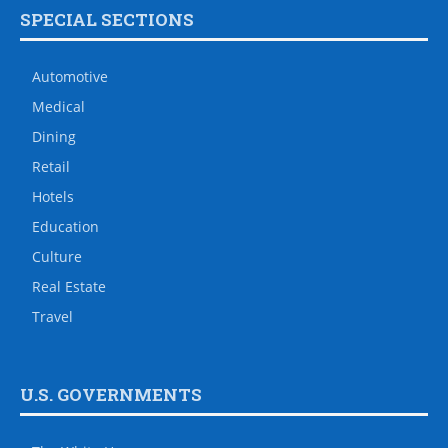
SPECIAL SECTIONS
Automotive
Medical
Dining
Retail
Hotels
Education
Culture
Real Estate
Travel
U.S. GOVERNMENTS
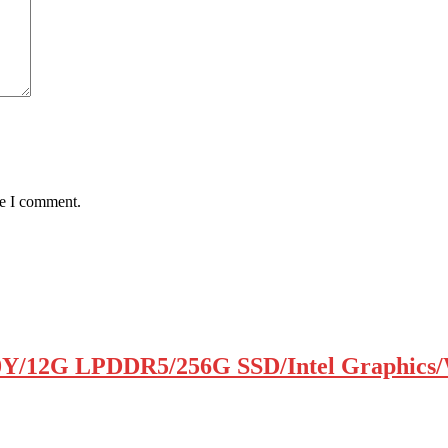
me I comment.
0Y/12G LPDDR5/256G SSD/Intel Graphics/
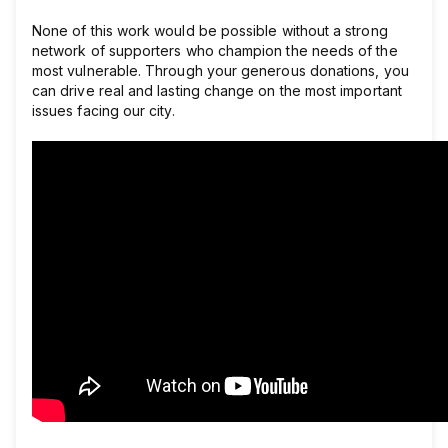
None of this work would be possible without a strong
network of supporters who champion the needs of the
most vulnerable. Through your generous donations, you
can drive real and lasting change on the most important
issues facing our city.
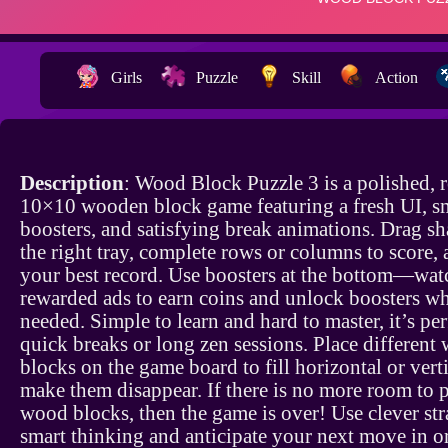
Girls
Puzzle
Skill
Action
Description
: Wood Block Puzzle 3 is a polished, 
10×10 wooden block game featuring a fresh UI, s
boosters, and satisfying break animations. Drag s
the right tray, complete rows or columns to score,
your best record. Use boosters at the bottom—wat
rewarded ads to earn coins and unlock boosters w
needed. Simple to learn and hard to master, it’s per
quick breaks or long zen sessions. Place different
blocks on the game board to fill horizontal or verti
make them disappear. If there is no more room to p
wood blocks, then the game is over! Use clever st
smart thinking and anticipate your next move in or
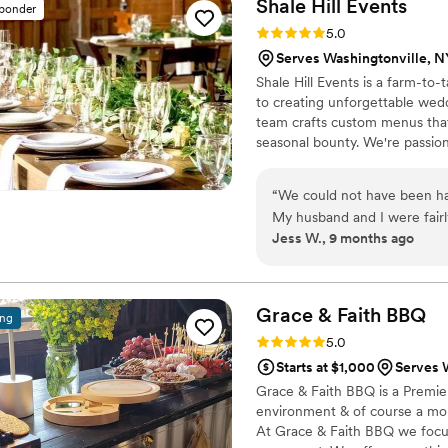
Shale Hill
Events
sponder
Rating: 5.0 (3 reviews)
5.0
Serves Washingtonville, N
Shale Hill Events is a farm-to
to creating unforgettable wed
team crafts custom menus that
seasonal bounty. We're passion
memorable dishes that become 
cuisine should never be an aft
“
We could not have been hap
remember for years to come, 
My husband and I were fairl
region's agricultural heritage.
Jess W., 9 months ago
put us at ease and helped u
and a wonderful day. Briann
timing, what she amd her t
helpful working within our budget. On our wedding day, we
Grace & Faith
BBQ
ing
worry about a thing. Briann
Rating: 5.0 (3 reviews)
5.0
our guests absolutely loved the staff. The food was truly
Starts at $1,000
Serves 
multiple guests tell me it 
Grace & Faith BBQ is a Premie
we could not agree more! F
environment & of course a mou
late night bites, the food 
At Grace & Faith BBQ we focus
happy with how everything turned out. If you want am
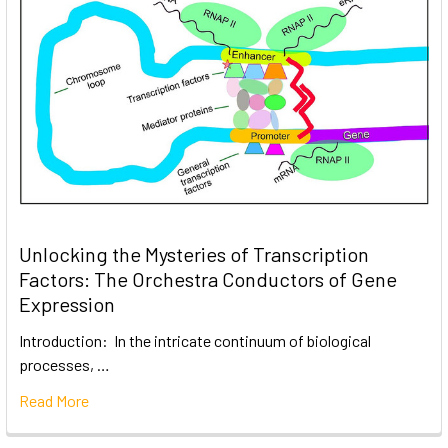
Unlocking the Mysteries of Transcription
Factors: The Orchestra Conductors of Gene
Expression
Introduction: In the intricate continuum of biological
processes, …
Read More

==*==

- [Exercise description]:
Write out the data precisely as given, excluding the pictures.

- [Task solution]:
SPECIAL SECTIONS
Automotive
Medical
Dining
Retail
Hotels
Education
Culture
Real Estate
Travel
U.S. GOVERNMENTS
me I comment.
0Y/12G LPDDR5/256G SSD/Intel Graphics/
None of this work would be possible without a strong
network of supporters who champion the needs of the
most vulnerable. Through your generous donations, you
can drive real and lasting change on the most important
issues facing our city.
Girls
Puzzle
Skill
Action
Description
: Wood Block Puzzle 3 is a polished, 
10×10 wooden block game featuring a fresh UI, s
boosters, and satisfying break animations. Drag s
the right tray, complete rows or columns to score,
your best record. Use boosters at the bottom—wat
rewarded ads to earn coins and unlock boosters w
needed. Simple to learn and hard to master, it’s per
quick breaks or long zen sessions. Place different
blocks on the game board to fill horizontal or verti
make them disappear. If there is no more room to p
wood blocks, then the game is over! Use clever st
smart thinking and anticipate your next move in or
Shale Hill
Events
sponder
Rating: 5.0 (3 reviews)
5.0
Serves Washingtonville, N
Shale Hill Events is a farm-to
to creating unforgettable wed
team crafts custom menus that
seasonal bounty. We're passion
memorable dishes that become 
cuisine should never be an aft
“
We could not have been hap
remember for years to come, 
My husband and I were fairl
region's agricultural heritage.
Jess W., 9 months ago
put us at ease and helped u
and a wonderful day. Briann
timing, what she amd her t
helpful working within our budget. On our wedding day, we
Grace & Faith
BBQ
ing
worry about a thing. Briann
Rating: 5.0 (3 reviews)
5.0
our guests absolutely loved the staff. The food was truly
Starts at $1,000
Serves 
multiple guests tell me it 
Grace & Faith BBQ is a Premie
we could not agree more! F
environment & of course a mou
late night bites, the food 
At Grace & Faith BBQ we focus
happy with how everything turned out. If you want am
Unlocking the Mysteries of Transcription
Factors: The Orchestra Conductors of Gene
Expression
Introduction: In the intricate continuum of biological
processes, …
Read More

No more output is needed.